Exercise: Except for the pictures, write out all the records that follow exactly.

Listed records:
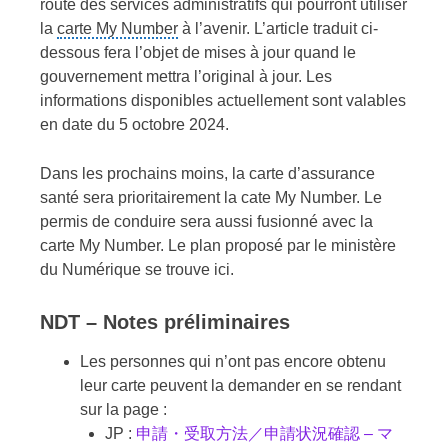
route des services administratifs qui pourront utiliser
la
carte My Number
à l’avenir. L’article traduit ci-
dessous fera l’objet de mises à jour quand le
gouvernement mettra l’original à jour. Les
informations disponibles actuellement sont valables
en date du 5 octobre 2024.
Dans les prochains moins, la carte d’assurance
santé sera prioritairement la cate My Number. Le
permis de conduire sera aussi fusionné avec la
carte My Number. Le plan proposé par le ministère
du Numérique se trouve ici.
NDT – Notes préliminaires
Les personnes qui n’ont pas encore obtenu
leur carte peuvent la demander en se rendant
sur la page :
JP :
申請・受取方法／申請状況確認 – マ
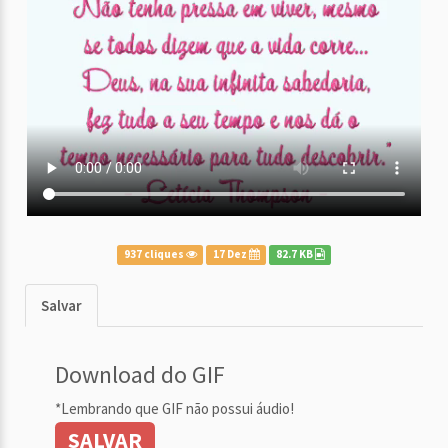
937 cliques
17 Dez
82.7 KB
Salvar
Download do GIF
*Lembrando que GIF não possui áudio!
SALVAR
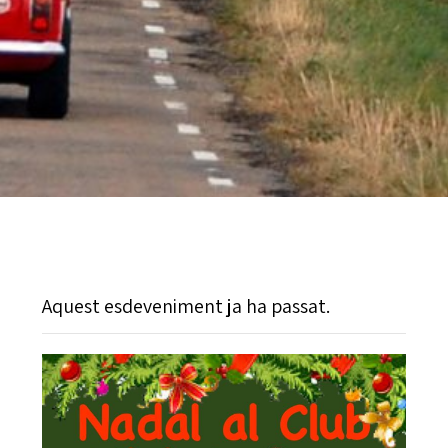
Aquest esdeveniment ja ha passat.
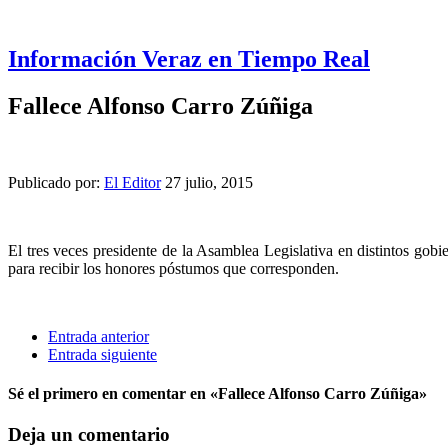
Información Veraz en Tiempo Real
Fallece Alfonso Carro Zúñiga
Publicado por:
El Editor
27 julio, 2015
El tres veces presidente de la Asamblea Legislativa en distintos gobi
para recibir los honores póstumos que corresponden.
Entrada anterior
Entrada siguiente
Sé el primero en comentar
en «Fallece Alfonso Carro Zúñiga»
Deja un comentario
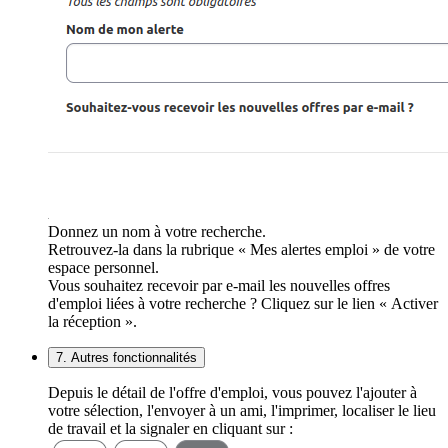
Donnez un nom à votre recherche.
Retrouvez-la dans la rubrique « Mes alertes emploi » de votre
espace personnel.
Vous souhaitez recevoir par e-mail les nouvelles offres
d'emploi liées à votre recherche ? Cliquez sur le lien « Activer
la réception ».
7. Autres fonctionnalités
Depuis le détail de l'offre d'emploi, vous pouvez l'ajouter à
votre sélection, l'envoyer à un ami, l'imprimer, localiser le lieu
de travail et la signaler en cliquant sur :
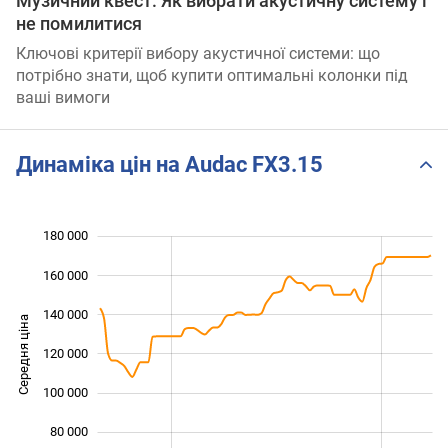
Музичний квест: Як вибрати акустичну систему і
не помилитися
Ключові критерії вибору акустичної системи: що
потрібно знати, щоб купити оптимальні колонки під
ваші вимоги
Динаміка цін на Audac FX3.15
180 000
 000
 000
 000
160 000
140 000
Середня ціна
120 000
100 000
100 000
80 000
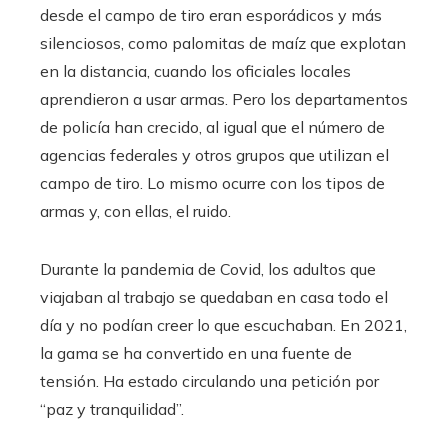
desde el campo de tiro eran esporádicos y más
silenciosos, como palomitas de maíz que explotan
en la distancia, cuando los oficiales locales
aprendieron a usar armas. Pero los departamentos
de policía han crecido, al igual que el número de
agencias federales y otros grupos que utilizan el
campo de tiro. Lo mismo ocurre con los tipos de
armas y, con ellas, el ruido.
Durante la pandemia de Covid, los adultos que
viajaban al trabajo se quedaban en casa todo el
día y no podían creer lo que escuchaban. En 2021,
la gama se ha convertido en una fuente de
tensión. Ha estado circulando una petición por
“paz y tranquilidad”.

Result:
route des services administratifs qui pourront utiliser
la
carte My Number
à l’avenir. L’article traduit ci-
dessous fera l’objet de mises à jour quand le
gouvernement mettra l’original à jour. Les
informations disponibles actuellement sont valables
en date du 5 octobre 2024.
Dans les prochains moins, la carte d’assurance
santé sera prioritairement la cate My Number. Le
permis de conduire sera aussi fusionné avec la
carte My Number. Le plan proposé par le ministère
du Numérique se trouve ici.
NDT – Notes préliminaires
Les personnes qui n’ont pas encore obtenu
leur carte peuvent la demander en se rendant
sur la page :
JP :
申請・受取方法／申請状況確認 – マ
937 cliques
17 Dez
82.7 KB
Salvar
Download do GIF
*Lembrando que GIF não possui áudio!
SALVAR
Aquest esdeveniment ja ha passat.
Información Veraz en Tiempo Real
Fallece Alfonso Carro Zúñiga
Publicado por:
El Editor
27 julio, 2015
El tres veces presidente de la Asamblea Legislativa en distintos gobi
para recibir los honores póstumos que corresponden.
Entrada anterior
Entrada siguiente
Sé el primero en comentar
en «Fallece Alfonso Carro Zúñiga»
Deja un comentario
Donnez un nom à votre recherche.
Retrouvez-la dans la rubrique « Mes alertes emploi » de votre
espace personnel.
Vous souhaitez recevoir par e-mail les nouvelles offres
d'emploi liées à votre recherche ? Cliquez sur le lien « Activer
la réception ».
7. Autres fonctionnalités
Depuis le détail de l'offre d'emploi, vous pouvez l'ajouter à
votre sélection, l'envoyer à un ami, l'imprimer, localiser le lieu
de travail et la signaler en cliquant sur :
Музичний квест: Як вибрати акустичну систему і
не помилитися
Ключові критерії вибору акустичної системи: що
потрібно знати, щоб купити оптимальні колонки під
ваші вимоги
Динаміка цін на Audac FX3.15
180 000
 000
 000
 000
160 000
140 000
Середня ціна
120 000
100 000
100 000
80 000
desde el campo de tiro eran esporádicos y más
silenciosos, como palomitas de maíz que explotan
en la distancia, cuando los oficiales locales
aprendieron a usar armas. Pero los departamentos
de policía han crecido, al igual que el número de
agencias federales y otros grupos que utilizan el
campo de tiro. Lo mismo ocurre con los tipos de
armas y, con ellas, el ruido.
Durante la pandemia de Covid, los adultos que
viajaban al trabajo se quedaban en casa todo el
día y no podían creer lo que escuchaban. En 2021,
la gama se ha convertido en una fuente de
tensión. Ha estado circulando una petición por
“paz y tranquilidad”.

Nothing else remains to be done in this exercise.